X is a two dimensional array of cells where each column represent a separate time series.
Order is the time order in the data series (i.e. the first data point's corresponding date (earliest date = 1 (default), latest date = 0)).
|1||ascending (the first data point corresponds to the earliest date) (default)|
|0||descending (the first data point corresponds to the latest date)|
Mask is the boolean array to choose the explanatory variables in the model. If missing, all variables in X are included.
k is the number of lagged difference terms used when computing the estimator.
p is the order of the time polynomial in the null hypothesis: (-1 = no deterministic term, 0 = constant-only (default), 1 = constant and trend).
|-1||no deterministic part|
|0||deterministic constant only|
|1||deterministic constant and trend|
Test is a flag to select test: 0 = trace (default), 1 = maximal eigenvalue test.
r is the number of cointegrating relationships between the variables (if missing, r = 1).
Alpha is the statistical significance of the test (i.e. alpha). If missing or omitted, a 5% alpha is assumed.
Return_type is a switch to select the return output (1 = test statistics (default), 2 = critical value).

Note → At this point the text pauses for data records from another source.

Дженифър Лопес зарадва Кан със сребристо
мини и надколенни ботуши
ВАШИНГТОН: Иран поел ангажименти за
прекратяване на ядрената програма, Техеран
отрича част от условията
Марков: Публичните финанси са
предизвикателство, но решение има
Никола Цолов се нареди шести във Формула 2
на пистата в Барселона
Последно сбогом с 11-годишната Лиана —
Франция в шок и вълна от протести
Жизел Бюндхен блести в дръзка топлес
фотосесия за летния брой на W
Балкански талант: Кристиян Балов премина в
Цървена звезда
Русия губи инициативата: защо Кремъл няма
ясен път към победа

|1||Test Statistics (e.g. Z-score)|
- Each column in the input matrix corresponds to a separate time series variable.
- The input matrix can have no more than twelve (12) columns (or variables).
- Each row in the input matrix corresponds to an observation.

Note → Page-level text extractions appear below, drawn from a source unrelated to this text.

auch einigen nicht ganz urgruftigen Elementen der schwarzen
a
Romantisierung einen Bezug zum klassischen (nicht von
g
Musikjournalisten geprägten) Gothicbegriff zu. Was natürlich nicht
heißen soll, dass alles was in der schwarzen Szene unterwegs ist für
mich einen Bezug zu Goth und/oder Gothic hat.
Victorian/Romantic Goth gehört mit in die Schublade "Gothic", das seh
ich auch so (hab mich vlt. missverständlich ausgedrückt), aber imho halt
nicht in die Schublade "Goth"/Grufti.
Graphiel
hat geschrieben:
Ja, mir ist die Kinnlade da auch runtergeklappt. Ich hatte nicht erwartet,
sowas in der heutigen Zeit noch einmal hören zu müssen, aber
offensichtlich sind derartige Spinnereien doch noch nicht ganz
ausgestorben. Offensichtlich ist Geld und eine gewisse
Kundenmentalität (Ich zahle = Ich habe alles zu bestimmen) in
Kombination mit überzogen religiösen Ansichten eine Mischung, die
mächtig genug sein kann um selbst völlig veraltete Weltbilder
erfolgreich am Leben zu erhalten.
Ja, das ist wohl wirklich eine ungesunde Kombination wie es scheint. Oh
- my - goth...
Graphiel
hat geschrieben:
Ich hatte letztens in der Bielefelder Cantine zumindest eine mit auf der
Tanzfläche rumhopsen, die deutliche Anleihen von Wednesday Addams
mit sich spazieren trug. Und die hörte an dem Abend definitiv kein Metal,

- The number of cointegrating relationships should be no greater than the number of input variables.
- The time series data are homogeneous or equally spaced.
- The time series may include missing values (e.g. #N/A) at either end.
- There are two types of Johansen tests: one with trace and one with eigenvalue. Each test will produce slightly different inferences.
- The null hypothesis for the trace test is the number of cointegration vectors r ≤ ?
- The null hypothesis for the eigenvalue test is r = ?
- The function was added in version 1.62 DEWDROP.
- Johansen, Søren (1991). "Estimation and Hypothesis Testing of Cointegration Vectors in Gaussian Vector Autoregressive Models". Econometrica 59 (6): 1551–1580.
- Johansen (1988), 'Statistical Analysis of Co-integration vectors', Journal of Economic Dynamics and Control, 12, pp. 231-254.
- MacKinnon, Haug, Michelis (1996) 'Numerical distribution functions of likelihood ratio tests for cointegration', Queen's University Institute for Economic Research Discussion paper.